If this sounds hyperbolic, even self-congratulatory, the numbers bear out the story. There were 89.9 million credit union members in 2008. Membership growth dipped slightly in 2010 and the rate of growth was flat in 2017 but it otherwise has climbed pretty consistently in the past decade. As of Dec. 31, 2018, there were 117.8 million members an increase of 31% in 10 years.

PRODUCT PENETRATION

FOR U.S. CREDIT UNIONS | DATA AS OF 12.31.18
Callahan & Associates | CreditUnions.com

The number of members at U.S. credit unions has expanded in the past 10 years. So have their credit union relationships.

Roughly one-third of all Americans now belong to a credit union. And they’re engaged members.

Share draft penetration hit 57.6% in the fourth quarter of 2018, continuing an unbroken 10-year rise from 45.9% in 2008. This is particularly notable because share draft penetration is a key indicator that members are using their credit union as a primary financial institution. Credit card and auto loan penetration also have hit new highs. Real estate penetration has dipped slightly over that time, but the total dollar amount held in home loans has steadily increased.

As more members have signed on for more products, the average member relationship defined as the average consumer loan and savings balances a member holds at the credit union has grown, from $13,777 at year-end 2008 to $18,775 at the same point a decade later.

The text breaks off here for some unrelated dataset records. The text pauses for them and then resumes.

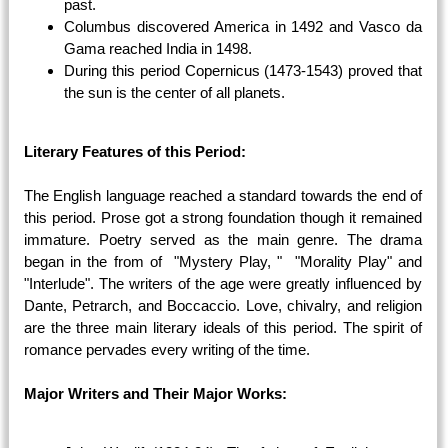
past.
Columbus discovered America in 1492 and Vasco da
Gama reached India in 1498.
During this period Copernicus (1473-1543) proved that
the sun is the center of all planets.
Literary Features of this Period:
The English language reached a standard towards the end of
this period. Prose got a strong foundation though it remained
immature. Poetry served as the main genre. The drama
began in the from of "Mystery Play, " "Morality Play" and
"Interlude". The writers of the age were greatly influenced by
Dante, Petrarch, and Boccaccio. Love, chivalry, and religion
are the three main literary ideals of this period. The spirit of
romance pervades every writing of the time.
Major Writers and Their Major Works:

A household with baked-in financial resilience will better withstand the next downturn. So will the credit union that serves such a household.

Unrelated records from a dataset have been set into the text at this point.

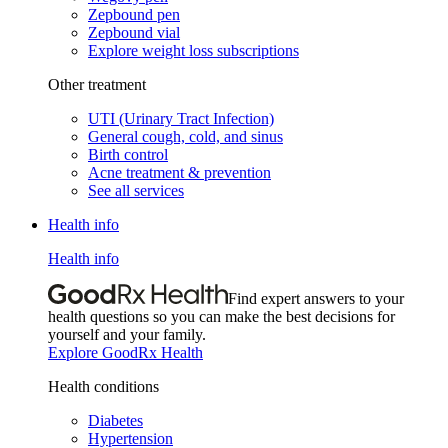
Zepbound pen
Zepbound vial
Explore weight loss subscriptions
Other treatment
UTI (Urinary Tract Infection)
General cough, cold, and sinus
Birth control
Acne treatment & prevention
See all services
Health info
Health info
Find expert answers to your
health questions so you can make the best decisions for
yourself and your family.
Explore GoodRx Health
Health conditions
Diabetes
Hypertension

Jay Johnson, Chief Collaboration Officer, Callahan & Associates

So, where does this leave the credit union industry now? Complacency can be a trap when things are going well. The good times are not going to stay good forever, but the movement is prepared for a downturn. As players in a values-based industry, credit unions know how to work with the underbanked and financially comfortable alike. And, the industry balance sheet, on the whole, is pretty sound.

An Infrastructure Of Service

The impetus to serve is baked into the DNA of credit unions. So is collaboration. How can the credit unions use that as a benefit to overcome challenges in product and service delivery, fair pricing, and overall market evolution.

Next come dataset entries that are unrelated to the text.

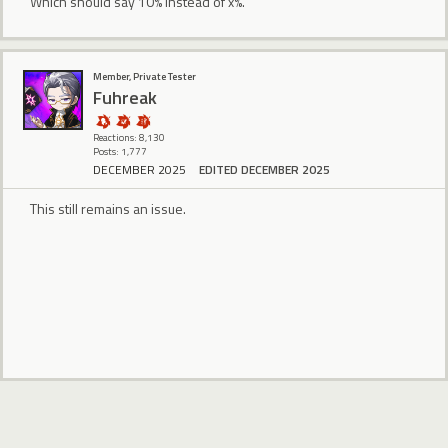
Which should say 10% instead of x%.
Member, Private Tester
Fuhreak
Reactions: 8,130
Posts: 1,777
DECEMBER 2025
EDITED DECEMBER 2025
This still remains an issue.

Consumers take for granted the ubiquity of responsive digital apps that provide the interface for services such as automated loan approvals and expedited account openings. Chat bots powered by artificial intelligence and machine learning are now making these apps even more intuitive and responsive. And the exploding field of analytics is uncovering methods to target marketing that delivers key messaging to the right member, for the right product, at the right time.

But these advancements are member-agnostic. In and of themselves, they don’t help or harm anyone; it’s up to credit unions to employ these technologies in service of the member. Targeting consumers with a loan offer is one thing. Framing that offer and delivering it in a way that improves the financial lives of members that’s the credit union way.

That’s collaboration in action.

That’s collaboration between vendor and credit union. More importantly, that’s collaboration between credit union and member. A household with baked-in financial resilience will better withstand the next downturn. So will the credit union that serves such a household.

Technology will advance the movement’s capacity to deliver on its member-centric values, but only if the cooperative principles underpin the implementation of today’s tools in service of the greater good, one member at a time.

That’s how credit unions helped millions of members make it through the Great Recession. And that’s how the movement, and its members, will thrive even through the next one.